Support for the hypothesis that past experience with consistent outcomes may be responsible for humans’ attempt to do better than 67% reinforcement has come from research on base-rate neglect (Goodie & Fantino, 1995). When humans are trained on matching to sample (i.e., when a sample color is presented, a choice of the matching comparison color is correct), they quickly learn to choose the matching comparison stimulus. However, when matching one sample color is reinforced most of the time but matching the other sample color is reinforced less than half of the time, humans typically neglect the fact that choice of one comparison color is reinforced most of the time, regardless of the color of the sample. That is, humans continue to match the samples. By doing so, they neglect the base rate with which choice of the comparison colors is reinforced. Interestingly, when pigeons are given the same task, they show better sensitivity to the base rates and get more correct than humans do (Fantino, Kanevsky, & Charlton, 2005); however, if pigeons are given extensive training on matching to sample with 100% reinforcement for matching and then are transferred to the task in which choice of one of the comparisons is reinforced most of the time, they, too, show evidence of base-rate neglect (see also DiGian & Zentall, 2007; Zentall & Clement, 2002; Zentall, Singer, & Miller, 2008). Thus, extensive experience with a task in which a stimulus (in this case, the sample) provides a highly reliable cue for correct comparison choice biases, pigeons tend to neglect the fact that the stimulus is no longer a reliable cue, resulting in suboptimal choice by the pigeons.

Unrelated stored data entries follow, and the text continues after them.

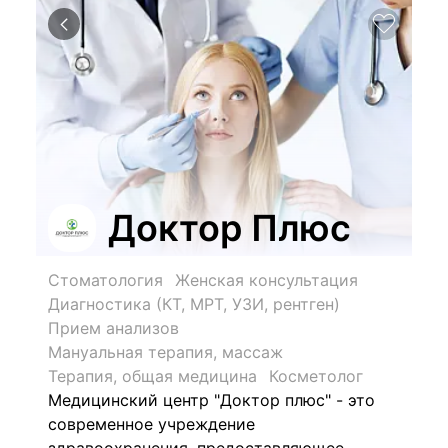
Доктор Плюс
Стоматология
Женская консультация
Диагностика (КТ, МРТ, УЗИ, рентген)
Прием анализов
Мануальная терапия, массаж
Терапия, общая медицина
Косметолог
Медицинский центр "Доктор плюс" - это
современное учреждение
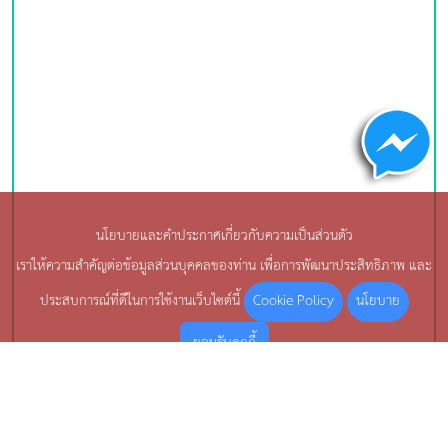
นโยบายและคำประกาศเกี่ยวกับความเป็นส่วนตัว
เราให้ความสำคัญต่อข้อมูลส่วนบุคคลของท่าน เพื่อการพัฒนาประสิทธิภาพ และ
Cookie Policy
นโยบาย
ประสบการณ์ที่ดีในการใช้งานเว็บไซต์นี้
ยอมรับคุกกี้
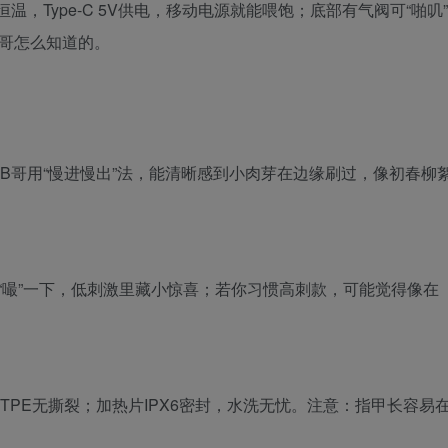
温，Type-C 5V供电，移动电源就能喂饱；底部有气阀可“啪叽”
哥怎么知道的。
服，B哥用“慢进慢出”法，能清晰感到小肉芽在边缘刷过，像初春柳
然“嘬”一下，低刺激里藏小惊喜；若你习惯高刺款，可能觉得像在
TPE无撕裂；加热片IPX6密封，水洗无忧。注意：指甲长容易
。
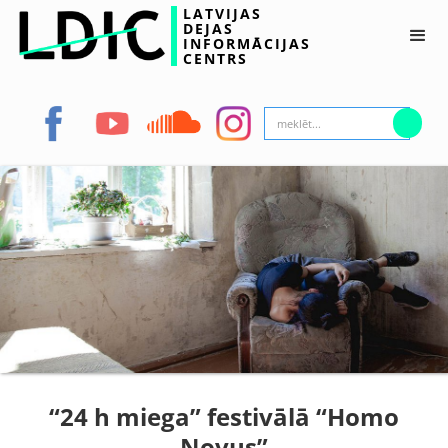
LATVIJAS
DEJAS
INFORMĀCIJAS
CENTRS
“24 h miega” festivālā “Homo
Novus”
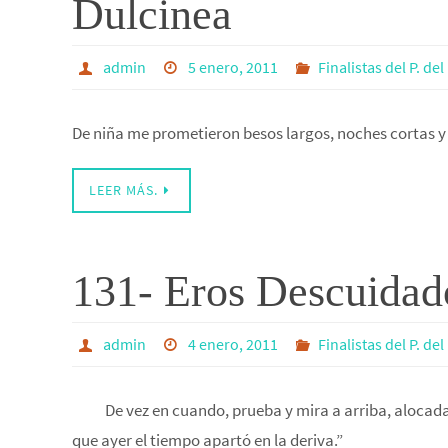
Dulcinea
admin
5 enero, 2011
Finalistas del P. de
De niña me prometieron besos largos, noches cortas y 
LEER MÁS.
131- Eros Descuidad
admin
4 enero, 2011
Finalistas del P. de
De vez en cuando, prueba y mira a arriba, alocadam
que ayer el tiempo apartó en la deriva.”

In the present experiment, stimulus (spatial) preferences appear to have prevented the pigeons in the forced choice group from choosing optimally. Stimulus preferences may also account for what would appear to be evidence for a cognitive-dissonance-like finding in monkeys and children (Egan, Santos, & Bloom, 2007). In that experiment, subjects were given a choice between two (of three) colored candies. They were then given a second choice between candy of the color that they did not originally take and the third-colored candy (which they were not originally offered). Egan et al. found that when subjects were given the second choice, they tended to reject the originally rejected color more than would be expected by chance. They reasoned that cognitive dissonance was responsible for the bias. That is, the fact that they had rejected one of the candies on their original choice caused them to reject it again when given a second choice. Given that the pairs of candies were presented randomly, the subjects should not have been biased to reject the candy a second time. However, Chen (2008) noted that any (even small) differential preferences among the three colors could have resulted in just such a bias. He argued that the preferences could be represented in the order 1 > 2 > 3, and that three possible original choices could be presented—1 versus 2, 1 versus 3, and 2 versus 3. If the first choice was 1 versus 3, then the second choice would have been 2 versus 3, and the subject would have chosen 2 and rejected 3 again. Similarly, if the first choice was 2 versus 3, then the second choice would have been 1 versus 3, and the subject would have chosen 1 and rejected 3 again. Only if the first choice was 1 versus 2 would the second choice have been 2 versus 3, and the subject would have stayed with 2 and rejected 3. Thus, without positing cognitive dissonance, in two cases out of three, on the second choice the subjects would have rejected the color originally rejected. And that is exactly what Egan et al. found.

The present results support the conclusion reached by Stagner et al. (2013) that pigeons do not appear to be affected by manipulations that in humans affect the tendency to switch in the Monty Hall task. It may be that pigeons are not affected by endowment-like processes in the way that humans are, which can at least partially account for why pigeons do much better on tasks such as these.